Bruno Pellegrino

Il faudrait commencer par me situer.

Poliez-Pittet, canton de Vaud, serait un bon point de départ : j’y ai grandi, passé l’essentiel de mes vingt et quelques premières années, et j’ai assez pesté contre ce foutu trou paumé pour lui faire la grâce de figurer au premier plan. Mais on ne peut pas en rester là.

Je suis né à Morges, Vaud, sur les bords du Léman. C’est une grosse maternité, je n’ai aucun mérite – et aucun lien de parenté avec l’ex-syndic de la ville qui porte le même nom que moi. Au dos de ma carte d’identité, sous la mention lieu d’origine, on lit Liddes, Valais. On ne sait plus dans la famille comment ça se fait ; on aurait plutôt tendance à venir de Fribourg, Fribourg, Paris, France, et Prilly, Vaud – et encore, ça ne concerne que le côté maternel. Parce que mon nom (qui n’est pas d’ici, ainsi qu’on me le fait souvent remarquer avec, je dois le dire, beaucoup de clairvoyance) va chercher plus loin, un poil au nord du 40e parallèle : Venosa, Italie, petite ville sise sur une colline rabotée, entre Naples et l’Adriatique, où mon père a vu le jour, de même que le poète latin Horace – sans vouloir avoir l’air de faire remonter mes origines littéraires jusqu’au très auguste auteur des Odes et de l’Ars poetica.

Voilà pour l’hérité. Voyons ce qu’il en est des lieux acquis, choisis, voulus. À Bâle, Bâle, où ont fleuri mes dix-sept ans, j’ai appris la vraie prononciation du mot birchermüesli et les rues d’une ville la nuit.

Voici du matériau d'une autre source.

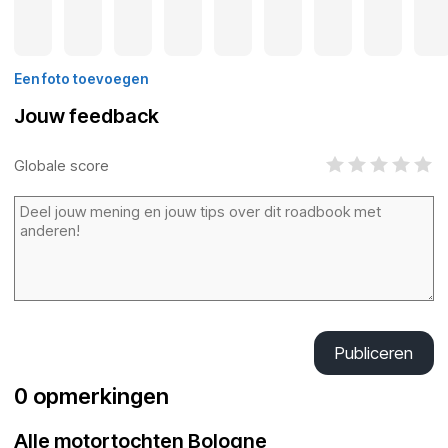
Een foto toevoegen
Jouw feedback
Globale score
Publiceren
0 opmerkingen
Alle motortochten Bologne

À Düsseldorf, Allemagne, un vieil éclairé qui en avait vu d’autres m’a prédit ma mort prochaine. À Bournemouth, Royaume-Uni, la douche fuyait et inondait la salle de bains, dont le sol était revêtu d’une épaisse moquette onctueuse. À Evansville, États-Unis, j’ai dû traverser en courant la highway à l’heure de pointe, en t-shirt sous la pluie, parce que j’avais un problème de téléphone. À Antananarivo, Madagascar, je me suis fait extorquer des millions d’ariary par la dame du Ministère et j’ai dormi sous un crucifix.

Aujourd’hui, je vis à Lausanne, en face d’une tour qui a été successivement gardienne d’enceinte, porte de faubourg, donjon, et abattoir à porcs. Je m’y plais beaucoup. Je suis en recherche d’appartement – à Berlin, Allemagne.

Il faudrait que je commence par me situer, avant de dire n’importe quoi.

                                                               (Rédigé en octobre 2012, à Buôn Ma Thuột, Vietnam.)

NDLR : chaque auteur-e a signé son propre portrait.